The duke’s herald was at once admitted by the old commandant, to whom he announced himself as the bearer of a message to Du Guesclin from the Duke of Lancaster.
“Thou wouldst speak with Messire Bertrand thyself?” asked De Penhoën, with the ghost of a smile flickering over his iron face.
“Even so,” said the herald, with a dignity befitting his office, then one of the most important in existence.
“Go down there and thou wilt find him,” said the old Breton, pointing to the courtyard with a grin that puckered his hard visage till it looked like the carved spout of a cathedral.
Down went the herald, to find himself amid a throng of rough-looking, bare-armed fellows, who were chopping up one of the captured carts to replenish their scanty stock of firewood. After looking in vain for any sign of Du Guesclin among the ragged, dirty gang, he was fain to apply to a short, sturdy, phenomenally ugly man in a greasy leathern jerkin (with his head and left arm bandaged), who, while directing the labours of the rest, seemed himself to work as hard as any one.
“I pray thee, good fellow,” said he condescendingly, “tell me where I may find Sir Bertrand du Guesclin; I have to speak with him.”
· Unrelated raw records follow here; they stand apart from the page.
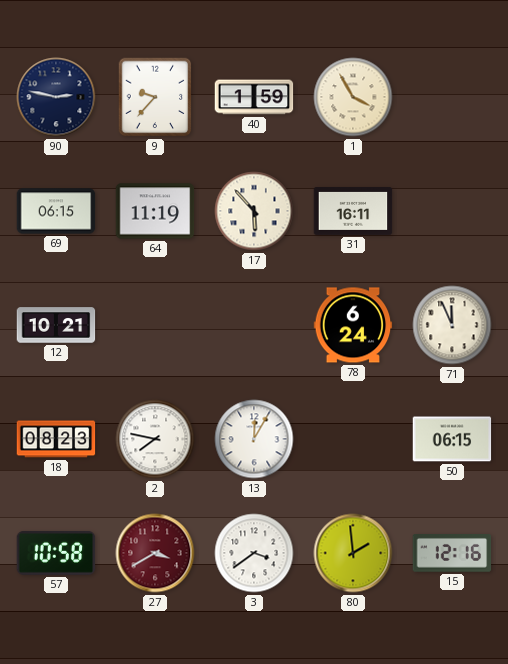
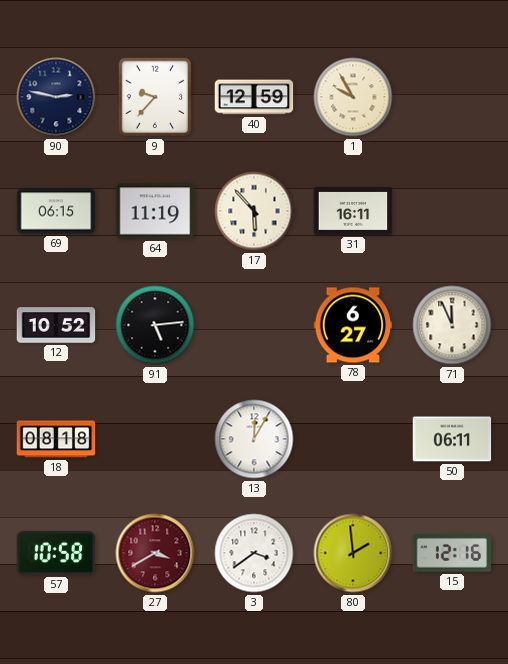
40: 1:59 -> 12:59
1: 3:55 -> 9:55
12: 10:21 -> 10:52
91: none -> 5:14
78: 6:24 -> 6:27
18: 08:23 -> 08:18
2: 7:47 -> none
50: 06:15 -> 06:11
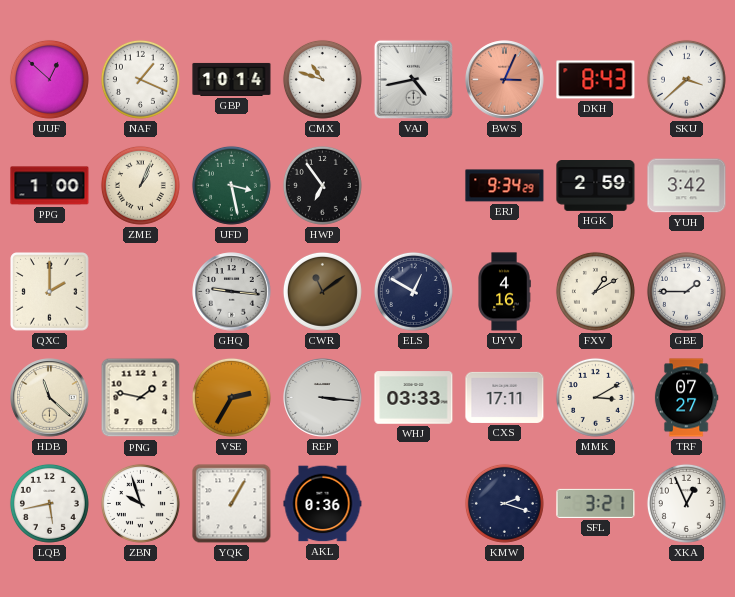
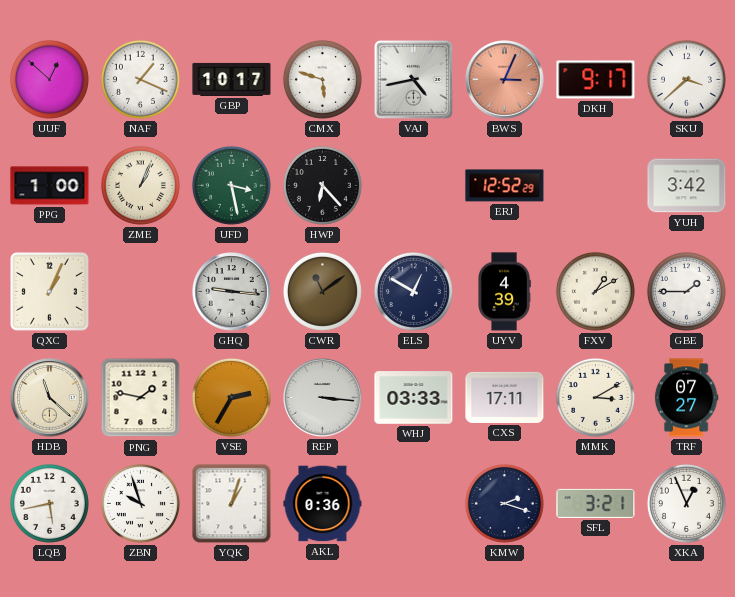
GBP: 10:14 -> 10:17
CMX: 10:48 -> 5:48
DKH: 8:43 -> 9:17
HWP: 6:54 -> 6:23
ERJ: 9:34 -> 12:52
HGK: 2:59 -> none
QXC: 2:00 -> 1:04
UYV: 4:16 -> 4:39
YQK: 1:05 -> 1:03
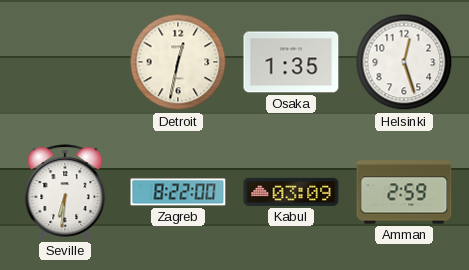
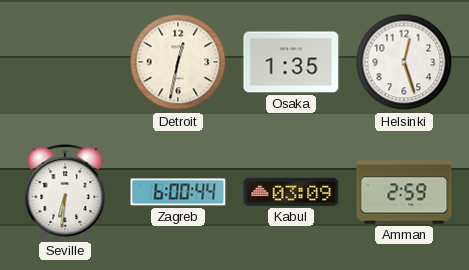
Zagreb: 8:22 -> 6:00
“Speak on, then,” said the wood-chopper, wiping his face; “I am he.”
“Thou?” echoed the herald, recoiling. “Thou the great Du Guesclin? So help me St. George, thou look’st more like a robber!”
“Dar’st thou call our Bertrand a robber, malapert knave?” roared one of the wood-cutters. “Say it again, and we will strip off those gay plumes of thine, and thy own jackass hide to boot.”
“Hold, lads! a herald is sacred,” said Bertrand, with a jovial laugh. “And, in sooth, he has hit the mark in calling me robber, since I plundered his master’s camp last night. If thou believe me not, Sir Herald, look if this be like one of Du Guesclin’s blows.”